• [Task statement] Starting with the line that holds "ПОВРЗАНИ ВЕСТИ" and stopping after the line that holds "Αν όμως μπορείς, στήριξέ", repeat the lines below word for word, without the pictures.
________________
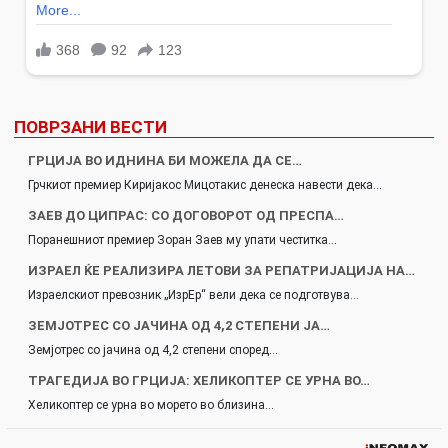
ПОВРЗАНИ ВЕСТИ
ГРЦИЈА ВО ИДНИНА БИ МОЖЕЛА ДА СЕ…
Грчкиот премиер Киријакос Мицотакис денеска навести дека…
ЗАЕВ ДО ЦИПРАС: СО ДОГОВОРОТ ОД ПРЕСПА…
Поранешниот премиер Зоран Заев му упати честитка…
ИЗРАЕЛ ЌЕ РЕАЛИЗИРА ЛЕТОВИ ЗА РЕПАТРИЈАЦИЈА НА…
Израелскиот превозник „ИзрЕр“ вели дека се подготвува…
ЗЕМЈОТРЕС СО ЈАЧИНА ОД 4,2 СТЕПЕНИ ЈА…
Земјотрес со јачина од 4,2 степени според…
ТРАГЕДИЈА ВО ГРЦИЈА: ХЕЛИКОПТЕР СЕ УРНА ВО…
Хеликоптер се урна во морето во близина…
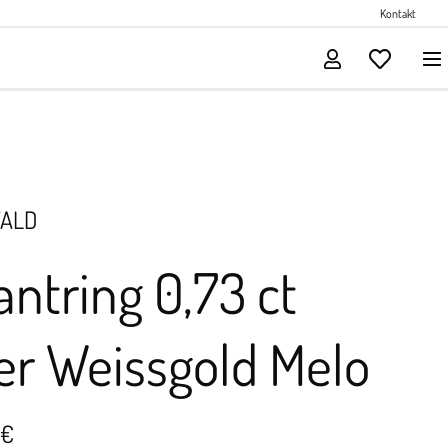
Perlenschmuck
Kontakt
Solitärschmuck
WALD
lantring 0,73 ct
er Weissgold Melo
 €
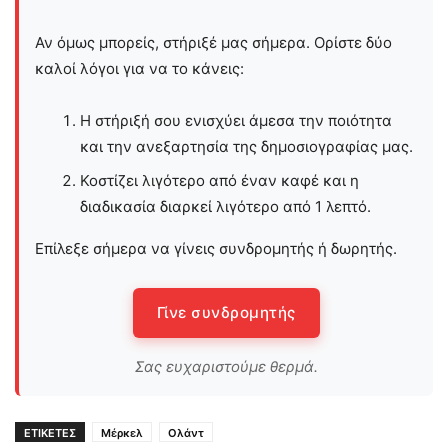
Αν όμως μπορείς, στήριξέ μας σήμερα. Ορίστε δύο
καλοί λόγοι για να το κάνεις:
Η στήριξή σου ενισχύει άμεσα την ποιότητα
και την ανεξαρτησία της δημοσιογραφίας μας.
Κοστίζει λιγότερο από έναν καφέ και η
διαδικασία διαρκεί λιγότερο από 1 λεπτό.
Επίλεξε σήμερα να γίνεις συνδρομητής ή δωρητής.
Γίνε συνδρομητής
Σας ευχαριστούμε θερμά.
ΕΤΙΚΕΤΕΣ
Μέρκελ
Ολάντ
________________
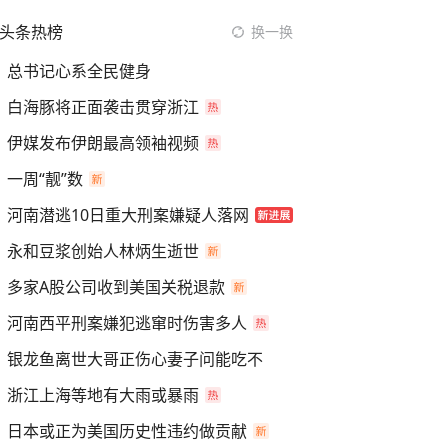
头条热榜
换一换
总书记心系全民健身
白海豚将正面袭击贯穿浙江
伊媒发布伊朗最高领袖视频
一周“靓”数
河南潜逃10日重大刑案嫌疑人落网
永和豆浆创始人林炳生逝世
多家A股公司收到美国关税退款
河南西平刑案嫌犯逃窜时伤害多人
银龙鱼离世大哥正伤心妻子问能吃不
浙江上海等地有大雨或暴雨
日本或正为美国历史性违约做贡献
________________
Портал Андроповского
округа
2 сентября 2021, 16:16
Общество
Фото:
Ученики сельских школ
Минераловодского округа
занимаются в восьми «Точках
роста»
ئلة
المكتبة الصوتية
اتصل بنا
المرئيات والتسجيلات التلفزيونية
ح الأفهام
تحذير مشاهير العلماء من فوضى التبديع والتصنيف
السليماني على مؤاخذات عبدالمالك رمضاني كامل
________________
• [Exercise result]
ПОВРЗАНИ ВЕСТИ
ГРЦИЈА ВО ИДНИНА БИ МОЖЕЛА ДА СЕ…
Грчкиот премиер Киријакос Мицотакис денеска навести дека…
ЗАЕВ ДО ЦИПРАС: СО ДОГОВОРОТ ОД ПРЕСПА…
Поранешниот премиер Зоран Заев му упати честитка…
ИЗРАЕЛ ЌЕ РЕАЛИЗИРА ЛЕТОВИ ЗА РЕПАТРИЈАЦИЈА НА…
Израелскиот превозник „ИзрЕр“ вели дека се подготвува…
ЗЕМЈОТРЕС СО ЈАЧИНА ОД 4,2 СТЕПЕНИ ЈА…
Земјотрес со јачина од 4,2 степени според…
ТРАГЕДИЈА ВО ГРЦИЈА: ХЕЛИКОПТЕР СЕ УРНА ВО…
Хеликоптер се урна во морето во близина…
Perlenschmuck
Kontakt
Solitärschmuck
WALD
lantring 0,73 ct
er Weissgold Melo
 €
Αν όμως μπορείς, στήριξέ μας σήμερα. Ορίστε δύο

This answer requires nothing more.